- _PROBLEM TO SOLVE_: Tally every line below where "nicht" appears, then report the total alone.

[Dataset items]
== Segment start ==
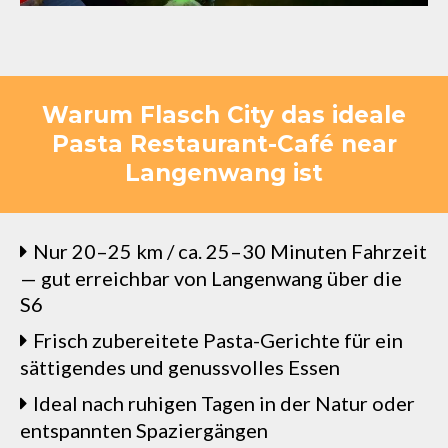
Warum Flasch City das ideale
Pasta Restaurant-Café near
Langenwang ist
Nur 20–25 km / ca. 25–30 Minuten Fahrzeit
— gut erreichbar von Langenwang über die
S6
Frisch zubereitete Pasta-Gerichte für ein
sättigendes und genussvolles Essen
Ideal nach ruhigen Tagen in der Natur oder
entspannten Spaziergängen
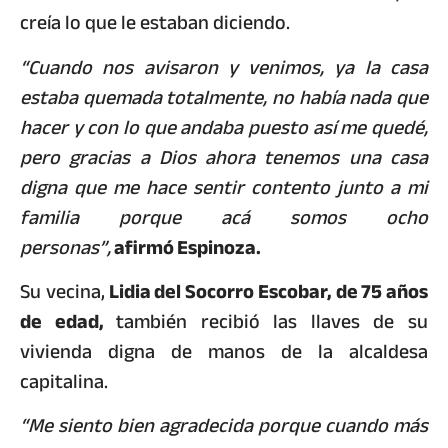
creía lo que le estaban diciendo.
“Cuando nos avisaron y venimos, ya la casa
estaba quemada totalmente, no había nada que
hacer y con lo que andaba puesto así me quedé,
pero gracias a Dios ahora tenemos una casa
digna que me hace sentir contento junto a mi
familia porque acá somos ocho
personas”,
afirmó Espinoza.
Su vecina,
Lidia del Socorro Escobar, de 75 años
de edad,
también recibió las llaves de su
vivienda digna de manos de la alcaldesa
capitalina.
“Me siento bien agradecida porque cuando más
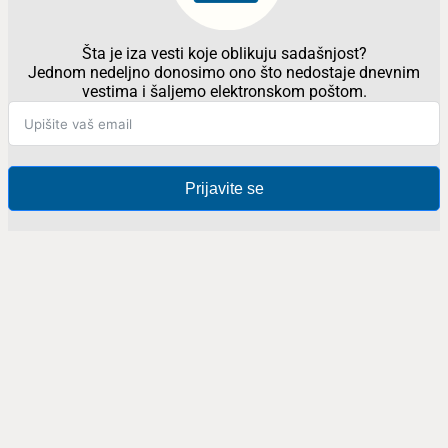
Šta je iza vesti koje oblikuju sadašnjost?
Jednom nedeljno donosimo ono što nedostaje dnevnim
vestima i šaljemo elektronskom poštom.
Prijavite se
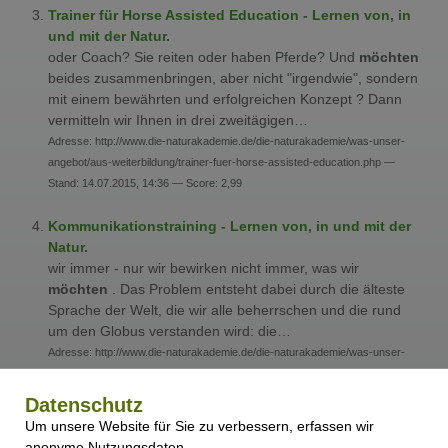
Trainer für Horse Assisted Education - Lernen von, in
und mit der Natur.
oder Coach? Sie reiten oder haben Pferde? Und
möchten
beides zusammenbringen, aber nicht "irgendwie", sondern
mit einem bewährten und erfolgreichen Konzept ? Dann
vermitteln wir Ihnen in drei zweitägigen…
Adresse: http://www.die-naturakademie.de/die-naturakademie/was-unser-
angebot/aus-weiterbildung/trainer-fuer-horse-assisted-education.php —
Stand: 14.07.2015, 14:36 — Score: 2,99
Kommunikationstraining - Lernen von, in und mit der
Natur.
wir immer - nur wir bewirken nicht immer, was wir
möchten
. Das Problem entsteht dabei durch die älteste
Sprache der Welt, die wir alle beherrschen und die rund
um den Globus verstanden wird: die…
Adresse: http://www.die-naturakademie.de/die-naturakademie/was-unser-
angebot/seminare-workshops/kommunikationstraining.php — Stand:
14.07.2015, 14:36 — Score: 2,95
Datenschutz
Um unsere Website für Sie zu verbessern, erfassen wir
Vorträge & Events - Lernen von, in und mit der Natur.
anonyme Nutzungsdaten.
== Segment end ==
- _RESPONSE BELOW_: 2